Your objective:
Below, some lines carry pictures; leave those pictures out and retype exactly the lines from the one with "temps à l’enseignement" through the one with "Dücker Mulcher".

+++++

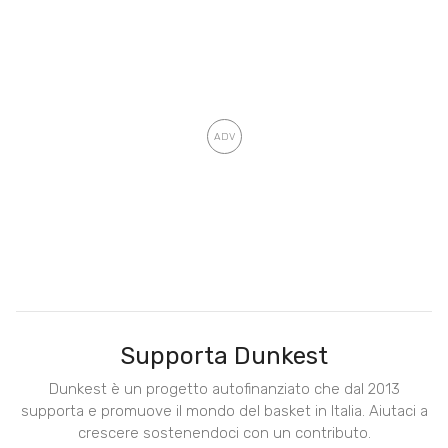
Supporta Dunkest
Dunkest è un progetto autofinanziato che dal 2013
supporta e promuove il mondo del basket in Italia. Aiutaci a
crescere sostenendoci con un contributo.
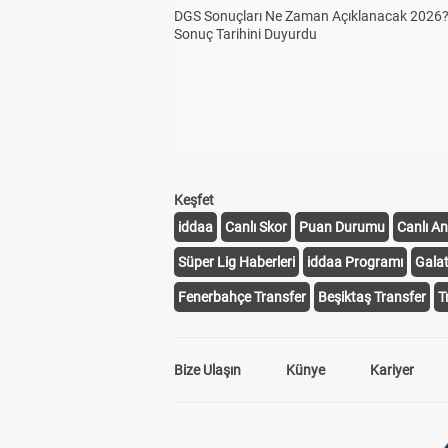
DGS Sonuçları Ne Zaman Açıklanacak 2026
Sonuç Tarihini Duyurdu
Keşfet
iddaa
Canlı Skor
Puan Durumu
Canlı An
Süper Lig Haberleri
iddaa Programı
Gala
Fenerbahçe Transfer
Beşiktaş Transfer
T
Bize Ulaşın
Künye
Kariyer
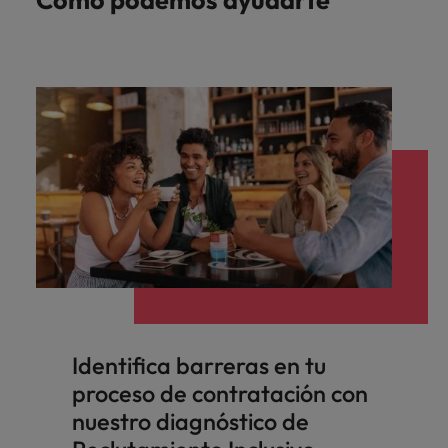
Cómo podemos ayudarte
Identifica barreras en tu
proceso de contratación con
nuestro diagnóstico de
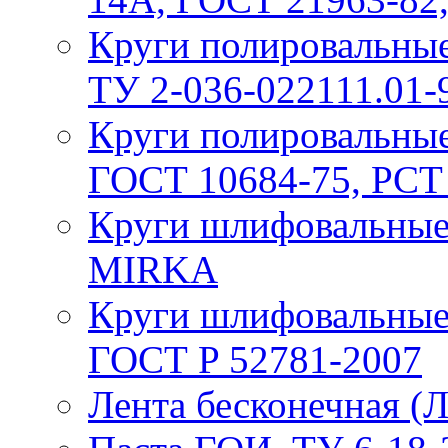
Круги полировальные 
ТУ 2-036-022111.01-
Круги полировальные
ГОСТ 10684-75, РСТ
Круги шлифовальные 
MIRKA
Круги шлифовальные
ГОСТ P 52781-2007
Лента бесконечная (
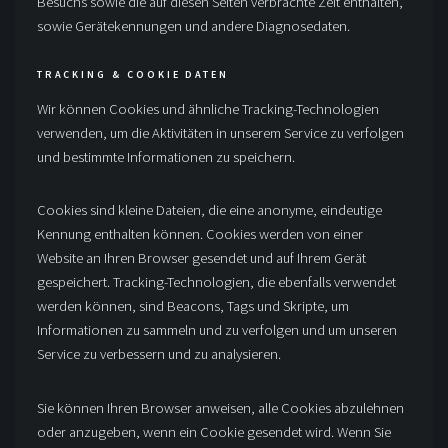
Besuchs sowie die auf diesen Seiten verbrachte Zeit enthalten,
sowie Gerätekennungen und andere Diagnosedaten.
TRACKING & COOKIE DATEN
Wir können Cookies und ähnliche Tracking-Technologien
verwenden, um die Aktivitäten in unserem Service zu verfolgen
und bestimmte Informationen zu speichern.
Cookies sind kleine Dateien, die eine anonyme, eindeutige
Kennung enthalten können. Cookies werden von einer
Website an Ihren Browser gesendet und auf Ihrem Gerät
gespeichert. Tracking-Technologien, die ebenfalls verwendet
werden können, sind Beacons, Tags und Skripte, um
Informationen zu sammeln und zu verfolgen und um unseren
Service zu verbessern und zu analysieren.
Sie können Ihren Browser anweisen, alle Cookies abzulehnen
oder anzugeben, wenn ein Cookie gesendet wird. Wenn Sie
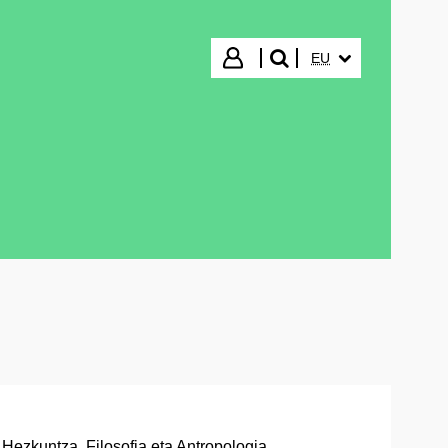
HIZKUNTZA HAUTA
Hasi saioa
EU
bilatu"
Hezkuntza, Filosofia eta Antropologia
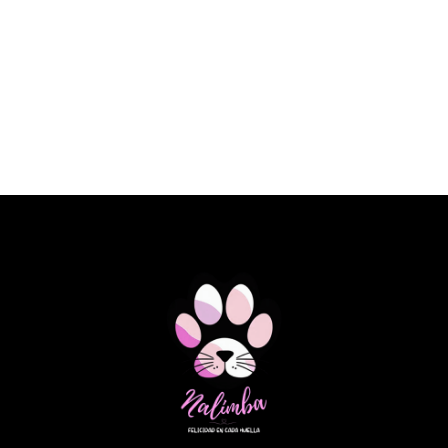
€ 23,10 EUR
SPECIFIC DOG FKD HEART&KIDNEY
SUPPORT 2KG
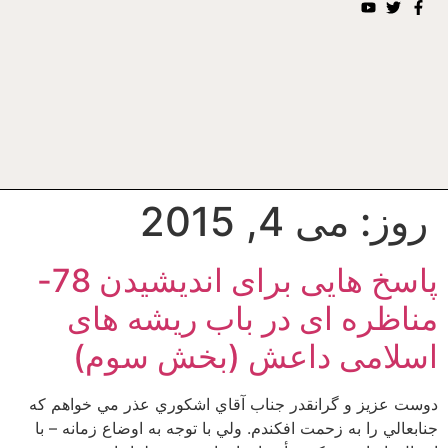
روز:
می 4, 2015
پاسخ هایی برای اندیشیدن 78-
مناظره ای در باب ریشه های
اسلامی داعش (بخش سوم)
دوست عزيز و گرانقدر جناب آقاي اشكوري عذر مي خواهم كه
جنابعالي را به زحمت افكندم. ولي با توجه به اوضاع زمانه – با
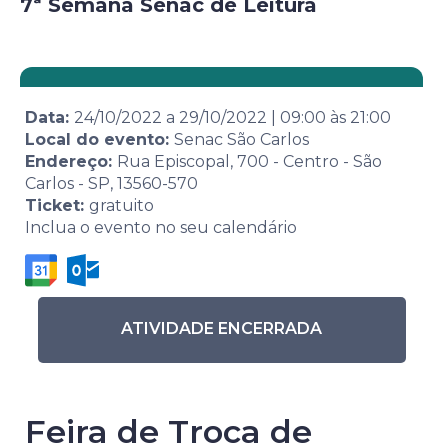
7ª Semana Senac de Leitura
Data:
24/10/2022
a
29/10/2022
|
09:00
às
21:00
Local do evento:
Senac São Carlos
Endereço:
Rua Episcopal, 700 - Centro - São
Carlos - SP, 13560-570
Ticket:
gratuito
Inclua o evento no seu calendário
ATIVIDADE ENCERRADA
Feira de Troca de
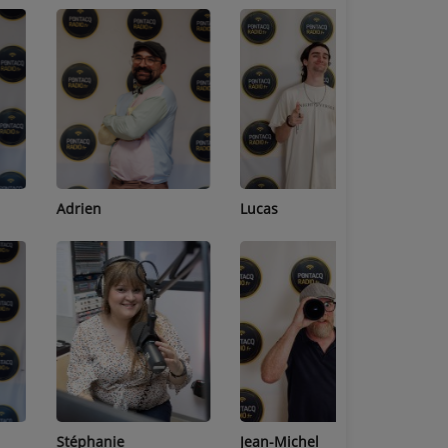
Adrien
Lucas
Bastien
Stéphanie
Jean-Michel
Céline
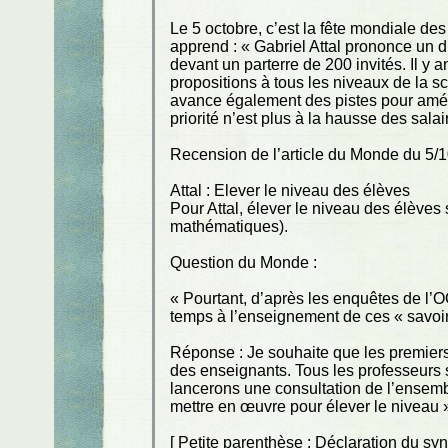
Le 5 octobre, c’est la fête mondiale d
apprend : « Gabriel Attal prononce un d
devant un parterre de 200 invités. Il y
propositions à tous les niveaux de la sc
avance également des pistes pour amélio
priorité n’est plus à la hausse des salai
Recension de l’article du Monde du 5/1
Attal : Elever le niveau des élèves
Pour Attal, élever le niveau des élèves
mathématiques).
Question du Monde :
« Pourtant, d’après les enquêtes de l
temps à l’enseignement de ces « savoir
Réponse : Je souhaite que les premiers
des enseignants. Tous les professeurs
lancerons une consultation de l’ensembl
mettre en œuvre pour élever le niveau 
[ Petite parenthèse : Déclaration du syn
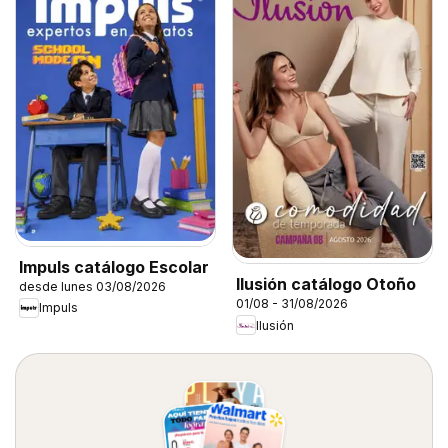
Impuls catálogo Escolar
Ilusión catálogo Otoño
desde lunes 03/08/2026
01/08 - 31/08/2026
Impuls
Ilusión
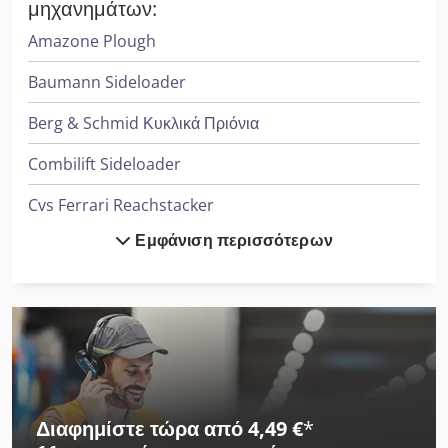
μηχανημάτων:
Amazone Plough
Baumann Sideloader
Berg & Schmid Κυκλικά Πριόνια
Combilift Sideloader
Cvs Ferrari Reachstacker
Εμφάνιση περισσότερων
Dücker Mulcher
Heidenreich & Harbeck Μηχανήματα Διάτρησης Βαθιάς Οπής
Herkules Mulcher
Hp Εκτυπωτής
Hubtex Sideloader
Διαφημίστε τώρα από 4,49 €
*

+++++

Written solution:
temps à l’enseignement de ces « savoir
Réponse : Je souhaite que les premiers
des enseignants. Tous les professeurs
lancerons une consultation de l’ensembl
mettre en œuvre pour élever le niveau 
[ Petite parenthèse : Déclaration du syn
Impuls catálogo Escolar
Ilusión catálogo Otoño
desde lunes 03/08/2026
01/08 - 31/08/2026
Impuls
Ilusión
μηχανημάτων:
Amazone Plough
Baumann Sideloader
Berg & Schmid Κυκλικά Πριόνια
Combilift Sideloader
Cvs Ferrari Reachstacker
Εμφάνιση περισσότερων
Dücker Mulcher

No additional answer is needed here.